In the records below, count each line where the word "banner" appears, and reply with that number only.

[Document layout analysis data]

▼

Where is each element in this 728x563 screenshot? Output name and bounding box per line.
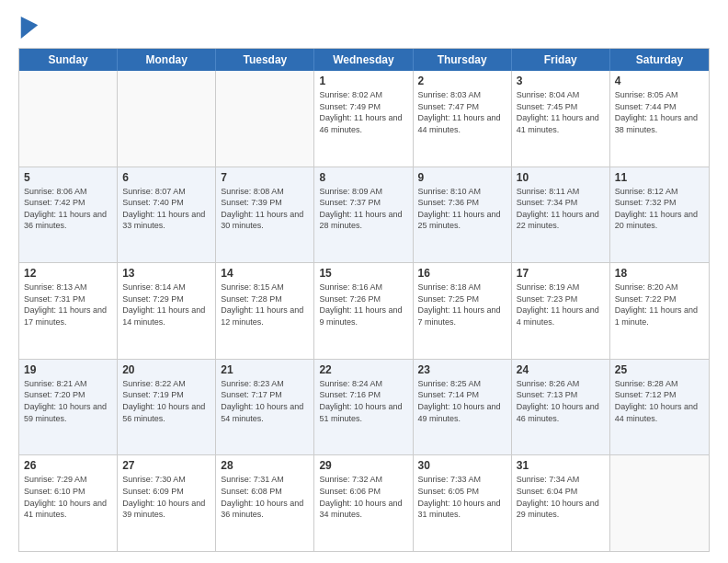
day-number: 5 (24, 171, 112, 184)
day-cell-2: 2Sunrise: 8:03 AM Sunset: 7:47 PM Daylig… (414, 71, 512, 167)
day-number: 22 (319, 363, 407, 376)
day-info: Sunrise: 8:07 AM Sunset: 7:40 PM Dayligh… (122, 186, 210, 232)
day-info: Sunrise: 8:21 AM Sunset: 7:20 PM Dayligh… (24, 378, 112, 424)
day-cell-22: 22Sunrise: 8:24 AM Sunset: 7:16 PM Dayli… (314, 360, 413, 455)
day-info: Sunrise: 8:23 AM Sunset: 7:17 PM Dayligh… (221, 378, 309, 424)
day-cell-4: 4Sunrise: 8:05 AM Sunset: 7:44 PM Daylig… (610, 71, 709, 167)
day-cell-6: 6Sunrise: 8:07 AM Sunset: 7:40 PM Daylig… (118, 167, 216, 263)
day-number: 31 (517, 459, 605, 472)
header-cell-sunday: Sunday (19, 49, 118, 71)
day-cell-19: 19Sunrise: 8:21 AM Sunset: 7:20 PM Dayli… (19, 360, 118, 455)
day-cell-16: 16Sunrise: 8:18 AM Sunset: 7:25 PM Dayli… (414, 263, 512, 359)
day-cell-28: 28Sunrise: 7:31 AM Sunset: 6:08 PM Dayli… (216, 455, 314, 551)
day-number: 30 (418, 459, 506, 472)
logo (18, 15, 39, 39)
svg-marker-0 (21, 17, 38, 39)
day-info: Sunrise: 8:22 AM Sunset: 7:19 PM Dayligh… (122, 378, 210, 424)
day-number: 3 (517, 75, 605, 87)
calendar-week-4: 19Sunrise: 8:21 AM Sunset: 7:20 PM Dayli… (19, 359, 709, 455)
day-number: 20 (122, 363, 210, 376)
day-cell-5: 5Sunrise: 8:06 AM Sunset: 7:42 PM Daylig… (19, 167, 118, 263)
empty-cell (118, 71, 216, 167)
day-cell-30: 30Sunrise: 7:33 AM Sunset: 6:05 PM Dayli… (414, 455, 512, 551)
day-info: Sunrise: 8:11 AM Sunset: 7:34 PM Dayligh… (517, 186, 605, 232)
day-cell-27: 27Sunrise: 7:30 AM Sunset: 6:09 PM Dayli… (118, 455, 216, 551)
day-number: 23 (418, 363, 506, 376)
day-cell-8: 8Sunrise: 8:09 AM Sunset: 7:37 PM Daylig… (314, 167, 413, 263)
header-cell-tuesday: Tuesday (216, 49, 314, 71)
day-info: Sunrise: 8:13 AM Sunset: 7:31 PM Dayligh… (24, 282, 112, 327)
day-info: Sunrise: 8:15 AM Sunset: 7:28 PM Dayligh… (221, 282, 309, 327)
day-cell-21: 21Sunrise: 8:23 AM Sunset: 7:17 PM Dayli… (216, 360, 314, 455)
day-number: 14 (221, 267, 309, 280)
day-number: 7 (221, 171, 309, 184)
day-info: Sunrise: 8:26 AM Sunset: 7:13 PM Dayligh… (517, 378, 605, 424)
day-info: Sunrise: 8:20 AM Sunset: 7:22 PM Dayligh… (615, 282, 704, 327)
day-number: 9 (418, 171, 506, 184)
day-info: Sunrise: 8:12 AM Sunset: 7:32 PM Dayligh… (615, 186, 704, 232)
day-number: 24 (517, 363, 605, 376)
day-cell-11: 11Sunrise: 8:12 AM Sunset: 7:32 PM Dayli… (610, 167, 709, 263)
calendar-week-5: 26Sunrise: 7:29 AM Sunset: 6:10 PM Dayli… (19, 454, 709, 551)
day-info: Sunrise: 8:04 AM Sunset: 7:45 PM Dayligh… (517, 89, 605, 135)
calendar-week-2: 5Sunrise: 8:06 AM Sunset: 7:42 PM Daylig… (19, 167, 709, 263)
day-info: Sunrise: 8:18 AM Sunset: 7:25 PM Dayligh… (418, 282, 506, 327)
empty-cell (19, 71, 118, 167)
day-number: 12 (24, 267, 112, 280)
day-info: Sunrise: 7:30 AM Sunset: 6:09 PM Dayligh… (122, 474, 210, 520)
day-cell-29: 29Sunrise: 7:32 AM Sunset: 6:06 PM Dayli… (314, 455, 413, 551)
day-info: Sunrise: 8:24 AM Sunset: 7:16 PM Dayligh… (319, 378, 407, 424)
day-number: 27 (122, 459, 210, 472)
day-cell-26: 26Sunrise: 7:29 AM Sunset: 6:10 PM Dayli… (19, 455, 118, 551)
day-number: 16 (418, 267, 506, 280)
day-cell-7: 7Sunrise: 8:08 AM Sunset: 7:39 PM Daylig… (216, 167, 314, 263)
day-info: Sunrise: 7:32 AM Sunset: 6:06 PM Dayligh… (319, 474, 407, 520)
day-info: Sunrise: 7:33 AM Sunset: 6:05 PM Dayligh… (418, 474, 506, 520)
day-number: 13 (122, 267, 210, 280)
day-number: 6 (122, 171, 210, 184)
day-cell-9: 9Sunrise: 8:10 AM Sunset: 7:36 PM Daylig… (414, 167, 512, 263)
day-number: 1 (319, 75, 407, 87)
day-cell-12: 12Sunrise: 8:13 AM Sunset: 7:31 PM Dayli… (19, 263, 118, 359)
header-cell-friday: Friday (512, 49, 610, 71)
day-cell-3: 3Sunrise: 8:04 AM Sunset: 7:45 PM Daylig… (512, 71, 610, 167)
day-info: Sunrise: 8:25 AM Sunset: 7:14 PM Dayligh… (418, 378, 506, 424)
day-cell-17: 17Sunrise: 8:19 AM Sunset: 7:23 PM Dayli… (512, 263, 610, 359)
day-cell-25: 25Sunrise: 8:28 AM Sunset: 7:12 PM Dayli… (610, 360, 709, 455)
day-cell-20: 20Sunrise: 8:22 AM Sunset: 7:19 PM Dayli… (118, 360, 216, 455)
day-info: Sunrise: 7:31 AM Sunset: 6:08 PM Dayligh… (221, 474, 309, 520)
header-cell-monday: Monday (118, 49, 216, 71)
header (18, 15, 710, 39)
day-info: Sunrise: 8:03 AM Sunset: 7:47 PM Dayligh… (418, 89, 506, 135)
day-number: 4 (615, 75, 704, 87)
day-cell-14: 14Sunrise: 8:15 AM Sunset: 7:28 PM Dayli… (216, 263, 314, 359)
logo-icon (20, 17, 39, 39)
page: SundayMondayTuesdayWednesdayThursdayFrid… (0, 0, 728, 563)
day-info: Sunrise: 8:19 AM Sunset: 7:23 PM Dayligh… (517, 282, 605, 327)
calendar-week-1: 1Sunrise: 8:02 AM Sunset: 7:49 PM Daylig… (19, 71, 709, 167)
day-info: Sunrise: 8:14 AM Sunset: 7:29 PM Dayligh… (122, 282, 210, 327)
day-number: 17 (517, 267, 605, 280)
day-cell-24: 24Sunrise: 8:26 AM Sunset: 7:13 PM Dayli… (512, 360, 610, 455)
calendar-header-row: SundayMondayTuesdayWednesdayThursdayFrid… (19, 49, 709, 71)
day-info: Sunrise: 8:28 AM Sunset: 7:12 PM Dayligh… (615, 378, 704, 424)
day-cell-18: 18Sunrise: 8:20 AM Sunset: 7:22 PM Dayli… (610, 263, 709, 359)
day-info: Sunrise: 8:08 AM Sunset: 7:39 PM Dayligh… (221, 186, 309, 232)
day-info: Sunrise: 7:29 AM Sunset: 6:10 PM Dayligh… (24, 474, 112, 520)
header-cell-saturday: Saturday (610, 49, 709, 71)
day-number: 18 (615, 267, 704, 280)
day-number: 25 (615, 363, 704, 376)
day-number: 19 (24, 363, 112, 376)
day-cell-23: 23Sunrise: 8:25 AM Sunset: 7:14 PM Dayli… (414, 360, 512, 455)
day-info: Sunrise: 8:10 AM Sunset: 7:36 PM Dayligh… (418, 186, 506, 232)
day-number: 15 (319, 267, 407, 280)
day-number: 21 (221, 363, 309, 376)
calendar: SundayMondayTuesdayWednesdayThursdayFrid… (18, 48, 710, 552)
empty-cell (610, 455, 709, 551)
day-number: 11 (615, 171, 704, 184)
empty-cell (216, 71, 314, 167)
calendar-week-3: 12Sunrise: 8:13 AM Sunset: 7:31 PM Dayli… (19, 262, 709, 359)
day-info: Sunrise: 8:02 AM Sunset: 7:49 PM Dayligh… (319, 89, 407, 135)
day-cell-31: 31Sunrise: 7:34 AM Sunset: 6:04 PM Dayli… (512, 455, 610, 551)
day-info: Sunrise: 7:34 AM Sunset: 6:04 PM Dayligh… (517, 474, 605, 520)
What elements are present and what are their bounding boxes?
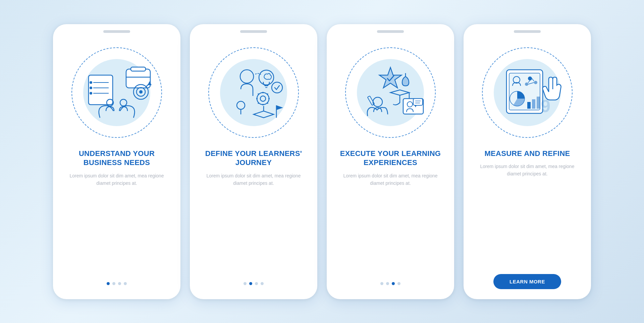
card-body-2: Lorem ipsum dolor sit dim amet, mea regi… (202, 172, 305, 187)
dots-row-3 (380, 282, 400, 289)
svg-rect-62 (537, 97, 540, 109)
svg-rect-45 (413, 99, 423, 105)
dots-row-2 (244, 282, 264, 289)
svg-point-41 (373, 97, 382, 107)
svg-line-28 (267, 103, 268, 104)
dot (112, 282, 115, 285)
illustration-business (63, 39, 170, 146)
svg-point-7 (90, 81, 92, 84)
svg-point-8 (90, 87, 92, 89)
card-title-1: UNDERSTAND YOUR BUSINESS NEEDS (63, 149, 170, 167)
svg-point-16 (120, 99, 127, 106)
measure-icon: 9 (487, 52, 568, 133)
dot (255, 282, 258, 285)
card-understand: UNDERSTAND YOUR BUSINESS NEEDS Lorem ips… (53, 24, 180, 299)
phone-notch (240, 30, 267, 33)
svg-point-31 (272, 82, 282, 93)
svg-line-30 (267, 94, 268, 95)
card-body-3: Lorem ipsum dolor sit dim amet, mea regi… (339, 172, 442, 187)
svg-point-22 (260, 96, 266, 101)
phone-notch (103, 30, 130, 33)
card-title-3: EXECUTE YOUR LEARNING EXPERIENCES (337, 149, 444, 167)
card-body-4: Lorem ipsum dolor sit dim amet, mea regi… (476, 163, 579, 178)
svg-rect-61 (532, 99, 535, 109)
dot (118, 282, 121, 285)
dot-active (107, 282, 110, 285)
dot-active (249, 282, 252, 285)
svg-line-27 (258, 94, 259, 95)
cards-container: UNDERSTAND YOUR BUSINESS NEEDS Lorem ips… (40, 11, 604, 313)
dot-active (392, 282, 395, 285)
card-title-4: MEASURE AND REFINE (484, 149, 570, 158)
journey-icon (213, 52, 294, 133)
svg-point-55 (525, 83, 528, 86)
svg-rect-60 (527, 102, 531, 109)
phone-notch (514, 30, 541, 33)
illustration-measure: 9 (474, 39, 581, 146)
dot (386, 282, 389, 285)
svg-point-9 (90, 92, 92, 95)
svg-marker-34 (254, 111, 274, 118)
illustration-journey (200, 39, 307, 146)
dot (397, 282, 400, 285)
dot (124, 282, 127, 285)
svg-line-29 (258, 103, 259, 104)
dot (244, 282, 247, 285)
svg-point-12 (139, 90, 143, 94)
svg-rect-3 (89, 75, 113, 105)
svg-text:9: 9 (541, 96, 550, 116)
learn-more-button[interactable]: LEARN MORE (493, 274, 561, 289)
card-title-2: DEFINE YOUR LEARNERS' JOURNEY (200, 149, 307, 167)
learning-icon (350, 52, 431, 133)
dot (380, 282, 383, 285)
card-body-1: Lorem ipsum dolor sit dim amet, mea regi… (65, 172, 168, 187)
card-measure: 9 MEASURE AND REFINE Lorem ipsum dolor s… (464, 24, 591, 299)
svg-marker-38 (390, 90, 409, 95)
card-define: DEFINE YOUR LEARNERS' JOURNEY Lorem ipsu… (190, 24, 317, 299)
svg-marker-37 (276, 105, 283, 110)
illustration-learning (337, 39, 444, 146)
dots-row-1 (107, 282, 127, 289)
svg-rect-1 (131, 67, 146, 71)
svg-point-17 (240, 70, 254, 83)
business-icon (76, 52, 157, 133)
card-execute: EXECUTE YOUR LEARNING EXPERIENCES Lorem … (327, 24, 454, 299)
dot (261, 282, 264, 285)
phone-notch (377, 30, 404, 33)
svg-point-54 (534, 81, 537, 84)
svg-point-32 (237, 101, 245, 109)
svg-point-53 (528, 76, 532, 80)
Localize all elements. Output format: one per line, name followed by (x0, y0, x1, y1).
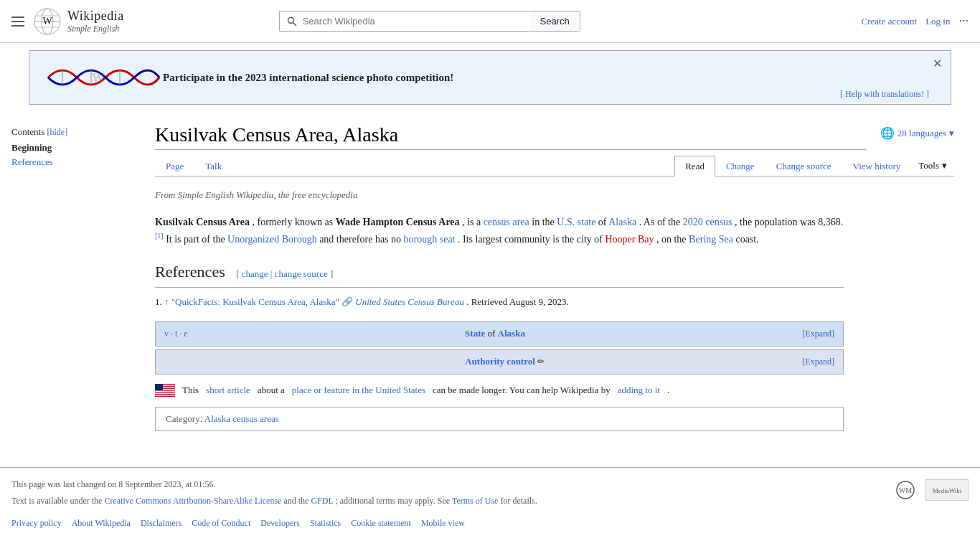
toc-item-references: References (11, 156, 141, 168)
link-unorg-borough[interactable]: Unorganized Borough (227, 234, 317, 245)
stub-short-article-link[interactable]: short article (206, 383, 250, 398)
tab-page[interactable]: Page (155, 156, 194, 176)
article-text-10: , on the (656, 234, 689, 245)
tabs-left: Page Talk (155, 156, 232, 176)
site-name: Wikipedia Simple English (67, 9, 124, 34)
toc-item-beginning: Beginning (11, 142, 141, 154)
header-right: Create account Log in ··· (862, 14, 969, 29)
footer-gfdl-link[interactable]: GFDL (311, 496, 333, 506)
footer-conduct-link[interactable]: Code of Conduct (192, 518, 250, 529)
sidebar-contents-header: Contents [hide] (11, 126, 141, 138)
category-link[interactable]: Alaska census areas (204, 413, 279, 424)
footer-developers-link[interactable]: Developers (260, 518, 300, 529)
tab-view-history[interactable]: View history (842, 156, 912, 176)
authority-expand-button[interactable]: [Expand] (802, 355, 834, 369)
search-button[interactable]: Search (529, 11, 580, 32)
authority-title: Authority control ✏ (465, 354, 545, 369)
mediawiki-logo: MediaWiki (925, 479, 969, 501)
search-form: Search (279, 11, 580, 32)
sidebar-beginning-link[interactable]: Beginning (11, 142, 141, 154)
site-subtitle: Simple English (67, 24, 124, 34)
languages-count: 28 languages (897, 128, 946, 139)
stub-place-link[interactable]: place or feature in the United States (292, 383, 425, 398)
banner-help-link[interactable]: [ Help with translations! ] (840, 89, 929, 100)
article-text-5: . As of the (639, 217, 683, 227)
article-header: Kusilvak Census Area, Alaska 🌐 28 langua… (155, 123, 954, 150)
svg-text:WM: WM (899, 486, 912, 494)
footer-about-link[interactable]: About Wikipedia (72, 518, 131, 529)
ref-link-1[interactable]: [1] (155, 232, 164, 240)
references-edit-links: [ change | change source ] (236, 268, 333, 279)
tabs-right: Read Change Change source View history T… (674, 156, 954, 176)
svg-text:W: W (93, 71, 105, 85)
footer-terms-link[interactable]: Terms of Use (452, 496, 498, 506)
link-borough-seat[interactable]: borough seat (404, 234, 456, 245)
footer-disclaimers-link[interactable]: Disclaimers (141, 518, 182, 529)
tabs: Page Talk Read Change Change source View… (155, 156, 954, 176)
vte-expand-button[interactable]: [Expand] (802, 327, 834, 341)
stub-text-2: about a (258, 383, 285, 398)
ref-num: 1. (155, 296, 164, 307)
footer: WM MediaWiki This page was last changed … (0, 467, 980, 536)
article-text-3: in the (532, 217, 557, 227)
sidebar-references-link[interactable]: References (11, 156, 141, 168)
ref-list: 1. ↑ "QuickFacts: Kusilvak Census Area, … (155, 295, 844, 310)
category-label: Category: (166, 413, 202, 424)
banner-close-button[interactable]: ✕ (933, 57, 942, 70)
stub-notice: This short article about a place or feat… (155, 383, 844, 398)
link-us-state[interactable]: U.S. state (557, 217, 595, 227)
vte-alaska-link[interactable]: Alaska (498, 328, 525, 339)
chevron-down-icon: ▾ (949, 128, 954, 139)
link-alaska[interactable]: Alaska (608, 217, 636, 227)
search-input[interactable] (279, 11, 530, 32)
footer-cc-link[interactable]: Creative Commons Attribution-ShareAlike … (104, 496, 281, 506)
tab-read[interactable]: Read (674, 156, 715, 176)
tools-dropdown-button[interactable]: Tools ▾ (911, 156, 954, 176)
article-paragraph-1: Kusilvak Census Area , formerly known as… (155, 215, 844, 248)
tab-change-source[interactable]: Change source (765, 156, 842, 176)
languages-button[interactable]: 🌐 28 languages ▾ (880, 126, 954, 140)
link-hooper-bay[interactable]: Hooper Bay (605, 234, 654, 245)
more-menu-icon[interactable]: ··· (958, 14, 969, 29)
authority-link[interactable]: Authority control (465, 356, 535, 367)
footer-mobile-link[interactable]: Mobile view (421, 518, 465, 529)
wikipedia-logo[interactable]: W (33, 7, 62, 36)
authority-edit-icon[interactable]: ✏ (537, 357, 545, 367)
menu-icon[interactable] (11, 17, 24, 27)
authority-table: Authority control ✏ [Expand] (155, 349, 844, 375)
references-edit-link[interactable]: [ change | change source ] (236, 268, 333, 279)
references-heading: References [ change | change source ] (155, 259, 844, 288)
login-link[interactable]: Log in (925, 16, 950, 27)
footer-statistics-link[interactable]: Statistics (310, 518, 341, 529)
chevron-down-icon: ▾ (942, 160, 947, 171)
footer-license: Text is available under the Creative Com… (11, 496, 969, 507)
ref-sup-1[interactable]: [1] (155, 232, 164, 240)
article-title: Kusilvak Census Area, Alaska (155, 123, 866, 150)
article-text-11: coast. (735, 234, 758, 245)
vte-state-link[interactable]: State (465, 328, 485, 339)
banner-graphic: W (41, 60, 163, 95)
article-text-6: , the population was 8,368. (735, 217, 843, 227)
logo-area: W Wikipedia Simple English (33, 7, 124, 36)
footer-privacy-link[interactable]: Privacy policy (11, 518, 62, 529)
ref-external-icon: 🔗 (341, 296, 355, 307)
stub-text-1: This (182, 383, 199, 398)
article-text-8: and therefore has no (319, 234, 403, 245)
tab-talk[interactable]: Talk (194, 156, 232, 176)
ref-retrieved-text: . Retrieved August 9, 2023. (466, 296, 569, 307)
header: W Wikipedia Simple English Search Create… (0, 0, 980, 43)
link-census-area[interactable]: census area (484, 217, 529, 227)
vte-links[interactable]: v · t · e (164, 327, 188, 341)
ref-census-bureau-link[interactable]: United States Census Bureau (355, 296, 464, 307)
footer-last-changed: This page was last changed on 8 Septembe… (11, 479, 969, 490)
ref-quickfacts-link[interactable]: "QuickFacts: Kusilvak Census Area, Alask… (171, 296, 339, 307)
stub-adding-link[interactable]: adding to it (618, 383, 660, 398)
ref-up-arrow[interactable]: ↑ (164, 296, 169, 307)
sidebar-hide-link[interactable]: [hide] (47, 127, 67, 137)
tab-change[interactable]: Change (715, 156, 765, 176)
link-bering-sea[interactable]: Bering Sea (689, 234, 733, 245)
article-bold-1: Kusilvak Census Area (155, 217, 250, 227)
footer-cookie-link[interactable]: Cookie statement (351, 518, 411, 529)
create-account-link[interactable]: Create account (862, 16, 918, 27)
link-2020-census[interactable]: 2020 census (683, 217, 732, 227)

▲

Expected answer:
3